Ladies First puntata #8: Star-t-Uffo

 
Episodio 8 per la rubrica di Casa, Ladies First. La super ospite di questo appuntamento la stiamo seguendo da diverso tempo e non potevamo certo farcela sfuggire. Siamo davvero contenti di questa intervista ed anche se la sua figura rimane tutt’ora un po’ avvolta nel mistero, abbiamo avuto l’occasione di conoscerla un pochino meglio, sia dal lato personale che sul fronte musicale connotato da mille sfaccettature. Siamo certi che avrete già sentito/letto il suo alias (anche su dischi importanti) e che coglierete con noi questa occasione per saperne di più.
Lei è Sarah Tartuffo all’anagrafe, per le sue produzioni noi la conosciamo come Star-t-Uffo, passaporto francese, nata e cresciuta a Parigi. All’università ha studiato la lingua inglese, ma anche recitazione e teatro. É in Italia da quando ha iniziato a collaborare con D-Ross e nel suo percorso con RC Music ha lavorato a stretto contatto con molti rapper. É sul disco di Fabri Fibra “Squallor” con la produzione del pezzo “A volte” feat. Gel; il suo lavoro con Luchè è noto, infatti ha ben due produzioni sull’ultimo album “Malammore”; ha collaborato con Guè Pequeno e Jake la Furia; a chiudere “Darkswing” di Francesco Paura c’è sempre lei sul brano “Il motivo” feat. Greg Rega. Ci sono poi i lavori fatti con LucarielloEnzo Dong e i Fuossera, oltre a cantanti come Franco Ricciardi, Ivan Granatino, Raiz e Da Blonde.
Anche i suoi remix riscuotono successo tant’è che, per fare un esempio, ha ricevuto i complimenti dallo stesso Jovanotti per il suo rmx del brano “Ti porto via con me”.

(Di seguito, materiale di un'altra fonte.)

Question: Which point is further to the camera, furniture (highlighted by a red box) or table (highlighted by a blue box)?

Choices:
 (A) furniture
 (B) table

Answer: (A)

Iniziamo allora con l’intervista. Per farlo partiamo dalle domande d’apertura:
 
Prima di parlare del tuo lavoro, qual è il tuo background personale legato alla musica e cosa ha fatto scattare in te questa passione?
Non so cosa abbia fatto scattare questa passione, all’età di 3 anni volevo un pianoforte. Quando per Natale, mi regalarono un giocattolo di plastica, lo misi da parte e specificai che volevo quello vero.
Fino all’adolescenza, ho studiato al conservatorio, ho abbandonato perché il metodo d’insegnamento era troppo scolastico.
Dopo ho iniziato a scrivere canzoni nella mia stanza.
É diventato “serio” quando ho incontrato Rosario.

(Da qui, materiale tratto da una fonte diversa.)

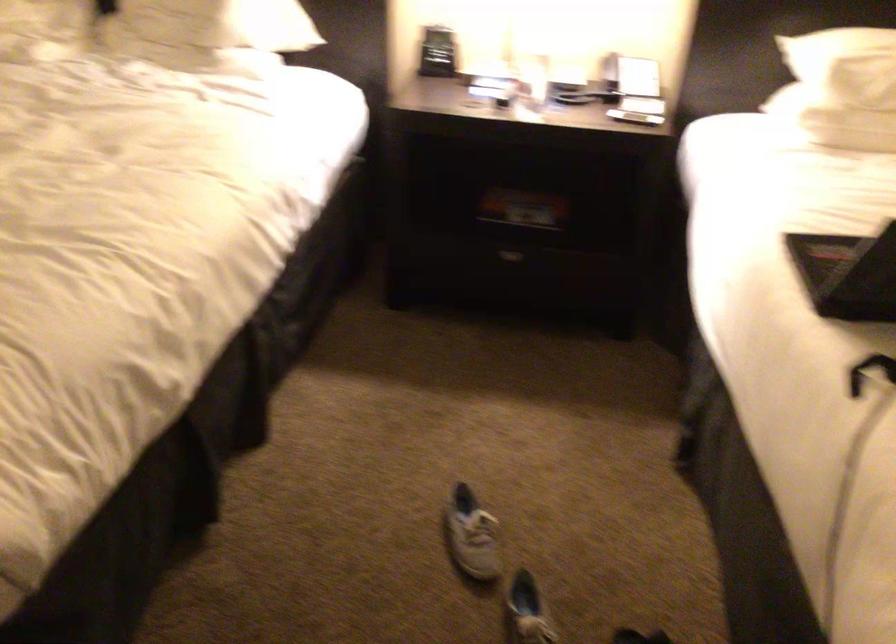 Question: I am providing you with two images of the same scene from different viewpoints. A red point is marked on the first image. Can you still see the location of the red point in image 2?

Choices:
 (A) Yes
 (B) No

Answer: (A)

La nascita di questa rubrica è legata al divario tra i due sessi nella pratica delle discipline dell’Hip Hop, e qui la domanda fondamentale: le donne sono spesso considerate non all’altezza dai colleghi uomini, così come dagli appassionati del genere. Come si riesce secondo te a fare la differenza, in particolare nella tua disciplina, ancor più di nicchia?
Secondo me, nella vita professionale in generale, le donne sono sottovalutate. Occupano meno posti di responsabilità e sono pagate di meno.
Il modello classico resta purtroppo ancora molto ancorato nelle mentalità. L’immaginario collettivo attribuisce la maggior parte dei lavori al genere maschile perché fino a poco tempo fa, era così.
Oggi una donna che produce, che suona o che mixa addirittura, purtroppo, non è abituale.
Si deve combattere l’idea, a volte inconscia, che non sarà all’altezza.
Perché è una situazione nuova fondamentalmente.
A volte sembra che gli uomini si sentano in imbarazzo, come se non sapessero comunicare con te!
La determinazione. Come per un uomo, la differenze è che una donna ne ha bisogno del doppio!
In un certo senso è un lavoro di educazione per i due sessi: i maschi devono imparare a rapportarsi alle donne professionalmente e le donne devono avere meno timore nell’intraprendere percorsi del genere.
Io ho la fortuna di avere una squadra che mi sostiene dall’inizio e anche così ho potuto crescere in tutti questi ruoli. La forza di un individuo passa soprattutto dall’unione.
Alla fine è sempre la musica che parla e la musica non ha un sesso, ma una personalità. Più donne ci saranno, più diventerà normale agli occhi della gente.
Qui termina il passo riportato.